> [MATERIAL FOR THIS EXERCISE]
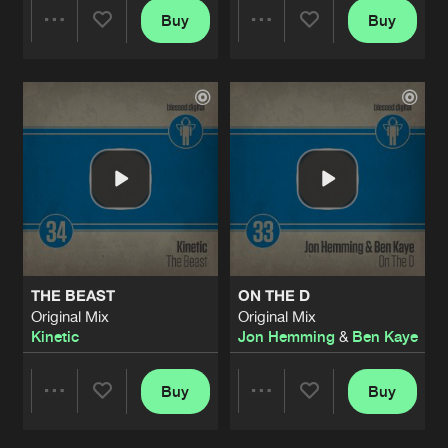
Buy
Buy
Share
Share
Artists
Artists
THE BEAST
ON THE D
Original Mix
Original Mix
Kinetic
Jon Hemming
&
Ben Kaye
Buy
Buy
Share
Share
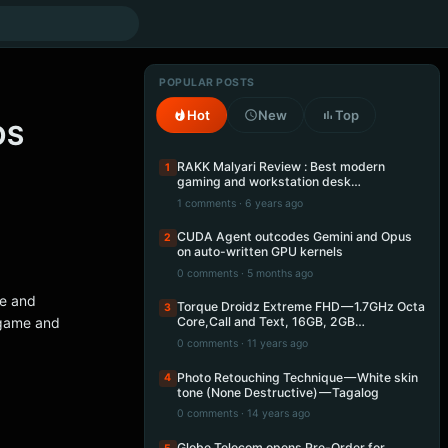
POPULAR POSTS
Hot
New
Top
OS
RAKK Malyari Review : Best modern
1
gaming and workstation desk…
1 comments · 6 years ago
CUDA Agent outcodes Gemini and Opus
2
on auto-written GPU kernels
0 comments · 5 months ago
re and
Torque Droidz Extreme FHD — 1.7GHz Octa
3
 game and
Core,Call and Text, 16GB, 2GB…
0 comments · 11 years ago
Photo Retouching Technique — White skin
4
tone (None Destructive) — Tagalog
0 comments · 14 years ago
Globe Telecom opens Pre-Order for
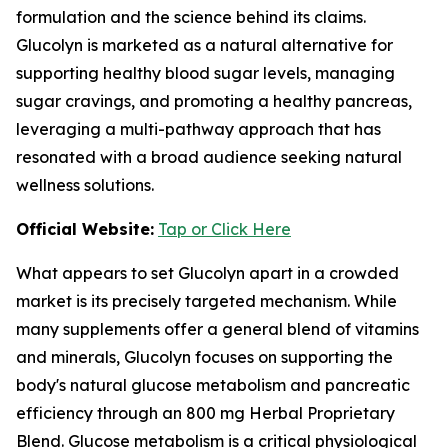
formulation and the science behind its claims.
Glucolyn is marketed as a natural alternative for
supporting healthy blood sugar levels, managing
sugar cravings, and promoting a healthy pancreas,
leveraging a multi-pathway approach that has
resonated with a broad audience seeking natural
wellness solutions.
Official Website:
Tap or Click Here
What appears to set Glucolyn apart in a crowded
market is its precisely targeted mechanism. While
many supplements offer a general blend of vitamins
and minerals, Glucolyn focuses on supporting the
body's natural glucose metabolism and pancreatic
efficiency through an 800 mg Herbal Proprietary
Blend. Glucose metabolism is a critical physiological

> [PROBLEM TO SOLVE]
Exclude the pictures and print the rest of the data exactly.

> [OUTPUT FOR THIS EXERCISE]
Buy
Buy
Share
Share
Artists
Artists
THE BEAST
ON THE D
Original Mix
Original Mix
Kinetic
Jon Hemming
&
Ben Kaye
Buy
Buy
Share
Share
POPULAR POSTS
Hot
New
Top
OS
RAKK Malyari Review : Best modern
1
gaming and workstation desk…
1 comments · 6 years ago
CUDA Agent outcodes Gemini and Opus
2
on auto-written GPU kernels
0 comments · 5 months ago
re and
Torque Droidz Extreme FHD — 1.7GHz Octa
3
 game and
Core,Call and Text, 16GB, 2GB…
0 comments · 11 years ago
Photo Retouching Technique — White skin
4
tone (None Destructive) — Tagalog
0 comments · 14 years ago
Globe Telecom opens Pre-Order for
formulation and the science behind its claims.
Glucolyn is marketed as a natural alternative for
supporting healthy blood sugar levels, managing
sugar cravings, and promoting a healthy pancreas,
leveraging a multi-pathway approach that has
resonated with a broad audience seeking natural
wellness solutions.
Official Website:
Tap or Click Here
What appears to set Glucolyn apart in a crowded
market is its precisely targeted mechanism. While
many supplements offer a general blend of vitamins
and minerals, Glucolyn focuses on supporting the
body's natural glucose metabolism and pancreatic
efficiency through an 800 mg Herbal Proprietary
Blend. Glucose metabolism is a critical physiological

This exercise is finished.